On Majuro Atoll in the Marshall Islands there is rather lax control over the design of any sanitation facilities due to financial and technical constraints leading to tanks not being built to adequate specifications. The removal of sludge is the responsibility of the owner of the dwelling. There is no organized sludge removal through a public or private service. Septic tanks and pit latrines discharge their effluent through simple soak pits into the ground. Strong smells in the vicinity of septic tanks and pit latrines indicate malfunction of the system or direct discharge of wastewater and sludge into the soak pits. Old fresh, or brackish water, wells are often used as pit latrines, increasing the danger of severe contamination by directly channeling wastewater into the groundwater.

Apart from the common septic tanks, most of Urban Majuro is served by a saltwater supply system to flush toilets for which a sewerage system collects the wastewater for these areas and discharges into the ocean. In some areas open defecation on the beach or in the bush is very common.
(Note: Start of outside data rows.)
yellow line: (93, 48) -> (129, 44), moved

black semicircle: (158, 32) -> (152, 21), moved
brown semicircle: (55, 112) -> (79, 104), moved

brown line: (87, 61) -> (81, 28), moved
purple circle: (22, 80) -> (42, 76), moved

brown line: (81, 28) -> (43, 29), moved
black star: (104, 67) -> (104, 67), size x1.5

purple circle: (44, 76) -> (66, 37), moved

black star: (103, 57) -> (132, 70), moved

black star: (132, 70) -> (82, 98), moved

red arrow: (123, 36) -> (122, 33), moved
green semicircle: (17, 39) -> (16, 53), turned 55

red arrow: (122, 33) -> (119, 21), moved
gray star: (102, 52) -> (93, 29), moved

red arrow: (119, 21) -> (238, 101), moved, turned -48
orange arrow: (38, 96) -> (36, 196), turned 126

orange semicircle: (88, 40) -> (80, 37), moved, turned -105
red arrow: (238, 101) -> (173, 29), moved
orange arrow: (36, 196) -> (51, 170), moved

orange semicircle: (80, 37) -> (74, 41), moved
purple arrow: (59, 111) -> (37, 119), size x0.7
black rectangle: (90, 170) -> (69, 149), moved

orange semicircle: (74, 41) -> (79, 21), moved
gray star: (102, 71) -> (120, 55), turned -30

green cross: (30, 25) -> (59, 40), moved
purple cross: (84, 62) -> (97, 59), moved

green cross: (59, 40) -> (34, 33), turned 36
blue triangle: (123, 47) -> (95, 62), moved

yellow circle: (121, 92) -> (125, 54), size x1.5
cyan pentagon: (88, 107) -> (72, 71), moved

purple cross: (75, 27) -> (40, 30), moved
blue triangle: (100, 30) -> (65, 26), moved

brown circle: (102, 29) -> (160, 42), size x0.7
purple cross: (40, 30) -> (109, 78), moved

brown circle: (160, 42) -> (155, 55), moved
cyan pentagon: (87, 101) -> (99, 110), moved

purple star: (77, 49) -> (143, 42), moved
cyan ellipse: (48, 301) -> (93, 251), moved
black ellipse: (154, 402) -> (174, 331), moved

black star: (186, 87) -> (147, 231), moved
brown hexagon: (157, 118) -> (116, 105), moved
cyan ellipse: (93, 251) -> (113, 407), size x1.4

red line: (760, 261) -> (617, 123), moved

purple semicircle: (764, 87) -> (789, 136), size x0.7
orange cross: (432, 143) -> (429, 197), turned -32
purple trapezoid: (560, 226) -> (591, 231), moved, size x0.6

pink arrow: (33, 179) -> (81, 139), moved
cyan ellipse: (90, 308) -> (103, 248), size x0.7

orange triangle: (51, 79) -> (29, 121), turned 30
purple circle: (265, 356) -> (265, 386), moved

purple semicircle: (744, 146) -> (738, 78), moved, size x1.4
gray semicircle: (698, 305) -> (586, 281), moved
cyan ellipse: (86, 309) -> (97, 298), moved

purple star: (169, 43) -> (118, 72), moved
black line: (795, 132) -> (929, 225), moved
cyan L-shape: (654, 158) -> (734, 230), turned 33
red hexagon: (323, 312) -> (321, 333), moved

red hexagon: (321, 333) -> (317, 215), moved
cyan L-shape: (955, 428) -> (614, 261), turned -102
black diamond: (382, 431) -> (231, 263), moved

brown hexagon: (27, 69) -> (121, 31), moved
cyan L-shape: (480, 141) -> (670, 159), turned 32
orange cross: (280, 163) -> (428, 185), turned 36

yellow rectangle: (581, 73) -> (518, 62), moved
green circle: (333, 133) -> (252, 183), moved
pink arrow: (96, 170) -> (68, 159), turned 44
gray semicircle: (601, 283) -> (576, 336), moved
The current sanitation practices present a high risk of transmitting water-borne diseases with the risk invariably higher for populations that rely on groundwater or shallow wells for water. In the Laura area at the northwest end of Majuro Atoll that holds the only significant groundwater lens on the atoll and is vital during droughts, the groundwater is under extreme danger to be polluted by increasing population and depleted by the related increasing freshwater demand.

In conclusion, the flush toilet, whether invented or not by Thomas Crapper a hundred years ago, has now become an integral (highly desired?) part of our lifestyle on Pacific small islands. In an instant that syphonic flush releases volumes of wastewater, which the environment may have difficulty coping with. We need to address this, not turn our backs on the problem, or slip into an "Out of Sight, Out of Mind" sense of feeling. Small wastewater treatment plants may be a solution, and SOPAC's Water Resources Unit staff will continue to pursue this possibility by way of its sanitation work program.